Combined outlier detection with dplyr and ruler
2017-12-26
Overview of simple outlier detection methods with their combination using dplyr and ruler packages.
Prologue
During the process of data analysis one of the most crucial steps is to identify and account for outliers, observations that have essentially different nature than most other observations. Their presence can lead to untrustworthy conclusions. The most complicated part of this task is to define a notion of “outlier”. After that, it is straightforward to identify them based on given data.
There are many techniques developed for outlier detection. Majority of them deal with numerical data. This post will describe the most basic ones with their application using dplyr and ruler packages.
After reading this post you will know:
- Most basic outlier detection techniques.
- A way to implement them using
dplyr
andruler
. - A way to combine their results in order to obtain a new outlier detection method.
- A way to discover notion of “diamond quality” without prior knowledge of this topic (as a happy consequence of previous point).
Overview
We will perform an analysis with the goal to find not typical diamonds listed in diamonds dataset from ggplot2 package. Here one observation represents one diamond and is stored as a row in data frame.
The way we will do that is by combining different outlier detection techniques to identify rows which are “strong outliers”, i.e. which might by considered outliers based on several methods.
Packages required for this analysis:
library(dplyr)
library(tidyr)
library(ggplot2)
library(ruler)
Outlier detection methods
To do convenient outlier detection with ruler
it is better to define notion of non-outlier in form of the rule “Observation is not an outlier if …”. This way actual outliers are considered as rule breakers, objects of interest of ruler
package. Note that definition of non-outlier is essentially a definition of outlier because of total two possibilities.
Z-score
Z-score, also called a standard score, of an observation is [broadly speaking] a distance from the population center measured in number of normalization units.

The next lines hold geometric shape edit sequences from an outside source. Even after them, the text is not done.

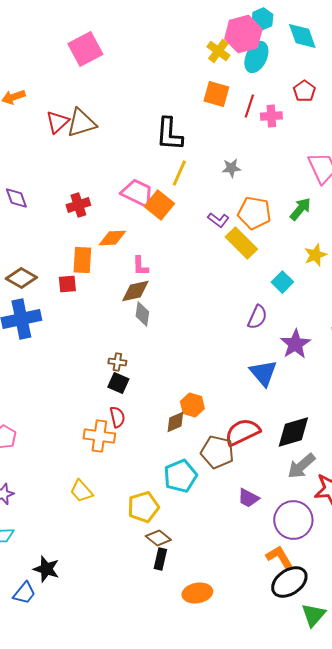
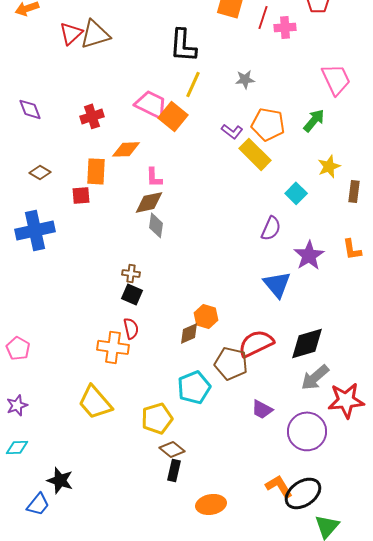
brown diamond: (21, 278) -> (40, 172), moved, size x0.7
yellow trapezoid: (81, 491) -> (95, 402), size x1.5
orange L-shape: (279, 557) -> (279, 486), moved

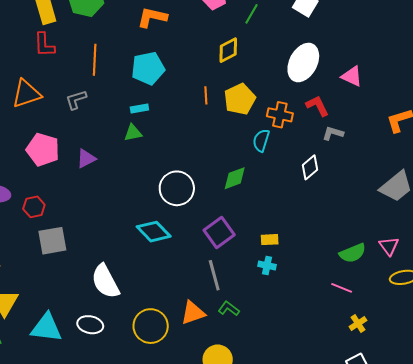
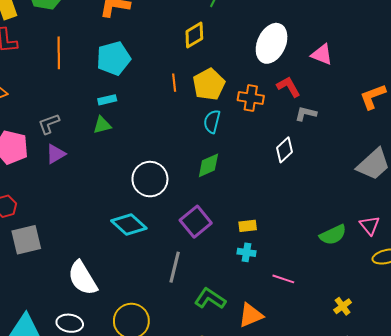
gray L-shape: (76, 100) -> (49, 124), moved
cyan semicircle: (261, 140) -> (212, 122), moved
gray line: (214, 275) -> (175, 267), moved, turned 32
pink line: (342, 288) -> (283, 279), moved
green L-shape: (229, 309) -> (210, 299), size x1.4
orange triangle: (193, 313) -> (251, 315), moved

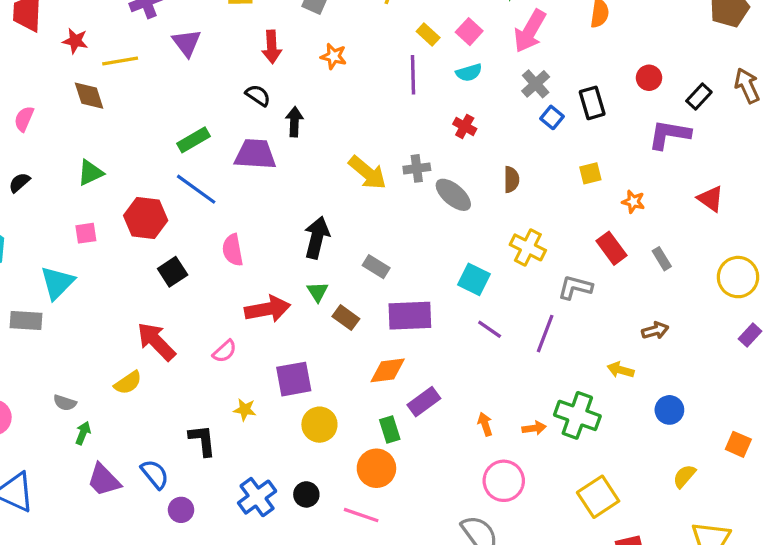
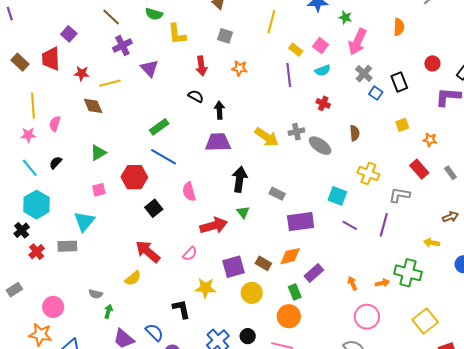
purple trapezoid: (255, 154) -> (218, 142), moved
brown rectangle: (346, 318) -> (263, 263), moved
yellow star: (245, 410) -> (205, 288), size x1.5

The default choice for center is sample mean and for normalization unit is standard deviation.
⬛ Observation is not an outlier based on z-score if its absolute value of default z-score is lower then some threshold (popular choice is 3).
Here is the function for identifying non-outliers based on z-score:
isnt_out_z <- function(x, thres = 3, na.rm = TRUE) {
abs(x - mean(x, na.rm = na.rm)) <= thres * sd(x, na.rm = na.rm)
}
It takes a numeric vector as input and returns logical vector of the same length indicating whether input value is a non-outlier.
Z-score with MAD
Median Absolute Deviation is a robust normalization unit based on median as a population center. In order to use MAD “as a consistent estimator for the estimation of the standard deviation” one takes its value multiplied by a factor. This way base R function mad is implemented.
⬛ Observation is not an outlier based on MAD if its absolute value of z-score with median as center and MAD as normalization unit is lower then some threshold (popular choice is 3).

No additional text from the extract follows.